● **Aim of the exercise**
Return the data exactly, with all pictures removed.

Page-level text extractions:
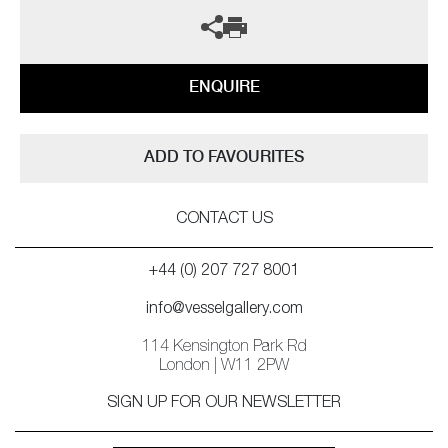
ENQUIRE
ADD TO FAVOURITES
CONTACT US
+44 (0) 207 727 8001
info@vesselgallery.com
114 Kensington Park Rd
London | W11 2PW
SIGN UP FOR OUR NEWSLETTER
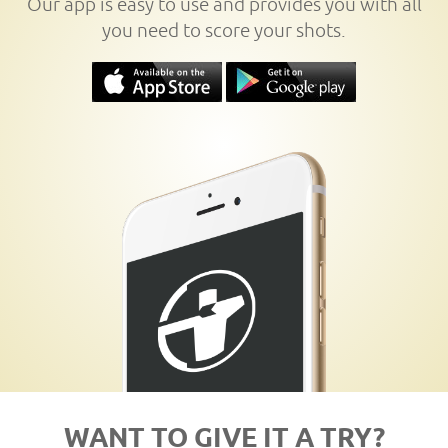
Our app is easy to use and provides you with all
you need to score your shots.
WANT TO GIVE IT A TRY?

● **Reply**
ENQUIRE
ADD TO FAVOURITES
CONTACT US
+44 (0) 207 727 8001
info@vesselgallery.com
114 Kensington Park Rd
London | W11 2PW
SIGN UP FOR OUR NEWSLETTER
Our app is easy to use and provides you with all
you need to score your shots.
WANT TO GIVE IT A TRY?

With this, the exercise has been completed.